Am Mittwoch, 6. Juni 2007, um 19.30 Uhr findet im
Audimax, im Hauptgebäude der Humboldt-Universität zu Berlin das
„SPIEGEL-Gespräch – live in der Uni“ statt.

Rüdiger Safranski, 62, ist der große Philosophie-Erzähler der
deutschen Literatur.
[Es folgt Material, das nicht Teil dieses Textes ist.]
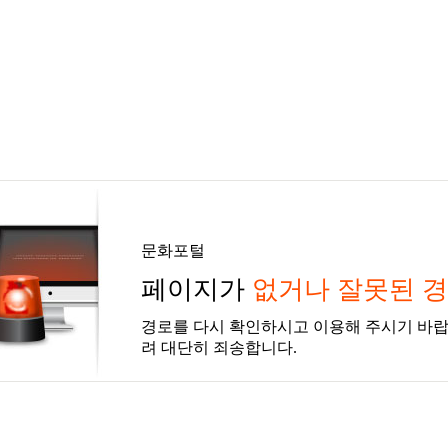
문화포털
페이지가
없거나 잘못된 
경로를 다시 확인하시고 이용해 주시기 바랍
려 대단히 죄송합니다.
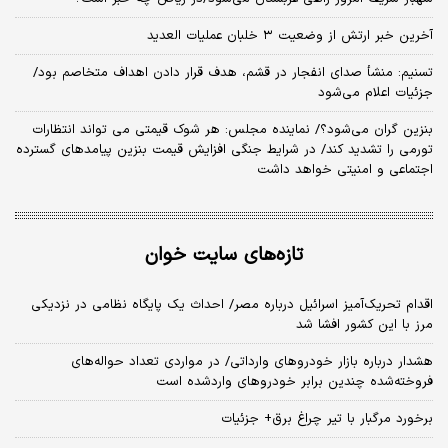
آخرین خبر ارتش از وضعیت ۳ خلبان عملیات العدید
تسنیم: منشأ صدای انفجار در قشم، هدف قرار دادن اهداف متخاصم بود/
جزئیات اعلام می‌شود
بنزین گران می‌شود؟/ نماینده مجلس: هر شوک قیمتی می تواند انتظارات
تورمی را تشدید کند/ در شرایط جنگی افزایش قیمت بنزین پیامدهای گسترده
اجتماعی و امنیتی خواهد داشت
تازه‌های سایت خوان
اقدام تحریک‌آمیز اسرائیل درباره مصر/ احداث یک پایگاه نظامی در نزدیکی
مرز با این کشور افشا شد
هشدار درباره بازار خودروهای وارداتی/ در مواردی تعداد حواله‌های
فروخته‌شده چندین برابر خودروهای واردشده است
برخورد مرگبار با تیر چراغ برق+ جزئیات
Seine Monografien über Nietzsche, Schopenhauer,
Schiller und andere Geistesgrößen gehen weit über die biografische
Darstellung hinaus – sie sind ideengeschichtliche Krimis, voll von
überraschenden Ausblicken, unerwarteten Querverbindungen, plötzlichen
Funden. Safranski hat bei Adorno in Frankfurt studiert und über
Arbeiterliteratur promoviert. Heute lebt er als Schriftsteller in
München und moderiert, gemeinsam mit dem Philosophen Peter Sloterdijk,
das „Philosophische Quartett“ im ZDF.

Mit seinem neuen Buch „Die Romantik – eine deutsche Affäre“ bringt er
Licht in eine der bedeutendsten Epochen der deutschen
Geistesgeschichte, die häufig missverstanden wurde. Er entdeckt, dass
die genialen und stürmisch-subjektiven Aufbrüche um Fichte, Schlegel,
Schelling eine unabgeschlossene Geschichte sind, und eine sehr deutsche
dazu. Waren die romantischen Genies die ersten 68er? Darüber spricht
SPIEGEL-Redakteur Matthias Matussek mit dem Schriftsteller.

Das „SPIEGEL-Gespräch – live in der Uni“ ist eine neue Gesprächsreihe,
die der SPIEGEL im April startete. An voraussichtlich 15 deutschen
Universitäten diskutieren im Sommersemester 2007 SPIEGEL-Redakteure mit
Politikern, Schriftstellern, Wissenschaftlern und Medienvertretern.